Sort of along the same lines, there’s an interesting case going on right now in Arkansas. It seems that Sharp County does not allow the sale of liquor, so residents have to travel to places outside the county to buy their booze. Two women have gathered 2,000 signatures in an attempt to put alcohol sales on the ballot. Their argument is that forcing people to drive elsewhere to buy alcohol causes more gasoline to be used and therefore contributes to pollution. Simply put, allowing people to get snockered locally is the environmentally responsible thing to do. That’s an interesting take on the green movement to say the least.

*Also at the Consumer Electronics Show are a couple of gadgets that, in my opinion, prove that sometimes more is less.

Whirlpool has a new refrigerator that has docking stations for your iPod and laptop computer. The frige costs $2,000 and you’ll have to shell out another $700 for the laptop that fits into the dock. All this, they say, so you can keep track of your shopping lists. Hmmmm, unless you’re going to undock the laptop and take it to the store with you won’t you have to print out your list? At our house we already have technology that generates shopping lists – we call it paper and pencil.

There are also two companies showing off pet tracking devices, GPS units so you know where in your yard Fido is romping. The cost is $200 for the unit and $10 per month for the service. When I was a kid our family had a dog and we had technology to keep track of him – we called it a rope and a window.

*Four small items in the news may have slipped past your radar. The first one is from Harvard University. From now on students from families earning as much as $180,000 will get financial aid for 10% of their family’s income. This means while you try to scrape together your kid’s tuition, some Harvardite whose parents make $180,000 will automatically get $18,000 in aid. It’s true, the rich are different.

The U.S. dollar continues to plunge all over the world. The latest slap in the face comes from India where tourists are no longer allowed to spend American currency at the Taj Mahal and other Indian tourist sites. Gee, isn’t it nice that they’ll accept our outsourced jobs but not our money.

Near India, in Afghanistan, opium production registered another all-time record. After a record haul in 2006 they actually increased the poppy harvest in 2007 by 34% and now produce 93% of the world’s opium. Virtually all of the money generated from this production goes to fund terrorist activities. Maybe that’s why things have quieted down in Iraq; all these guys are back home getting rich on opium sales.

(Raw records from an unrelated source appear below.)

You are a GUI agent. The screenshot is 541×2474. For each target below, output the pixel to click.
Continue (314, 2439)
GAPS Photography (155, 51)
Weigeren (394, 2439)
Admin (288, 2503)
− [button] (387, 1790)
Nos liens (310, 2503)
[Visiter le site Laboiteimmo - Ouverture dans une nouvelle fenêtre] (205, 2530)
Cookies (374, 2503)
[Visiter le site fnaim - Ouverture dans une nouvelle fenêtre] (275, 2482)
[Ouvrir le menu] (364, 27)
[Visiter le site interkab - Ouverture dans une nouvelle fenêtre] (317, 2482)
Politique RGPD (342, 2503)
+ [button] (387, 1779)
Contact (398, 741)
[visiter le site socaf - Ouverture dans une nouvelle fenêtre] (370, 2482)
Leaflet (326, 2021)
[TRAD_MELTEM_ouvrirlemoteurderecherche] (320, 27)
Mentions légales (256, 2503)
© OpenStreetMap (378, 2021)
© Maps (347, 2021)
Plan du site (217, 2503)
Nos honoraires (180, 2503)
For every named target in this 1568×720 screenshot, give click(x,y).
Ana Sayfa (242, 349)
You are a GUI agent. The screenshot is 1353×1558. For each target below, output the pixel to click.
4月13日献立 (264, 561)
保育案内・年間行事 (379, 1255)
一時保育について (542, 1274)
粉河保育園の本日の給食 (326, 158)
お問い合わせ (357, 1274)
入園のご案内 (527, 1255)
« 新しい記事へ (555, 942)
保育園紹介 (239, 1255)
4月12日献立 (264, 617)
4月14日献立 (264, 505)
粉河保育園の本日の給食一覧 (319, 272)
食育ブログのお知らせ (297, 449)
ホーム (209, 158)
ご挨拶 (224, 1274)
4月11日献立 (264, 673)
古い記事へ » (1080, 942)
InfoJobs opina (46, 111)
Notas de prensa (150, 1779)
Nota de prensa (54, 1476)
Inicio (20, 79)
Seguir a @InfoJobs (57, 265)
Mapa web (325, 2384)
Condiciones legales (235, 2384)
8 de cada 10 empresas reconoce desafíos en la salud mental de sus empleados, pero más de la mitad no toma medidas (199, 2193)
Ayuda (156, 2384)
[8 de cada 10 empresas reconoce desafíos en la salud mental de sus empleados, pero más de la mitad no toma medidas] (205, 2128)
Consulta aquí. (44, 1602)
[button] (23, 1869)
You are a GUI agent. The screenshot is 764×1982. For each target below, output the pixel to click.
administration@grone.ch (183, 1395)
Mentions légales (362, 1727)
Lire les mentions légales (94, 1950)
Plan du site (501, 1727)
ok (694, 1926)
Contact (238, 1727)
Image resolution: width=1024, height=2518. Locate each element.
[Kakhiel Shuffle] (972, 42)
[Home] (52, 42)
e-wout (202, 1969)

Speaking of Iraq, whose country we are supposedly saving and whose people are thusly supposed to be our trusted allies, I have a question. If we like the Iraqis so much, why won’t we let any of them into our country? While literally hundreds of thousands of Iraqis have applied for entry into the U.S., we only let in around 889 per month (only 245 last month). Basically, the message is ‘we like you but we don’t want to live next to you.’ Maybe our government is afraid the Iraqis will take jobs no one else wants, thereby taking employment opportunities away from the thousands of illegal aliens who stream across the Mexican border each day.

*Finally, you remember that website I told you about over the holidays – elfyourself.com? You could go online and place the faces of yourself and your friends onto dancing elves and then e-mail your creation to others. The sponsors of the site report that in just eight weeks 123 million elves were created, more than the populations of Canada, France, Sweden and New York City combined. People spent a combined 2600 years making their dancing elves, enough time to date back to the 6th century B.C. The amazing part is that no one wasted any time at their work place doing this – wink, wink – so I’m sure no potentially productive was time was lost.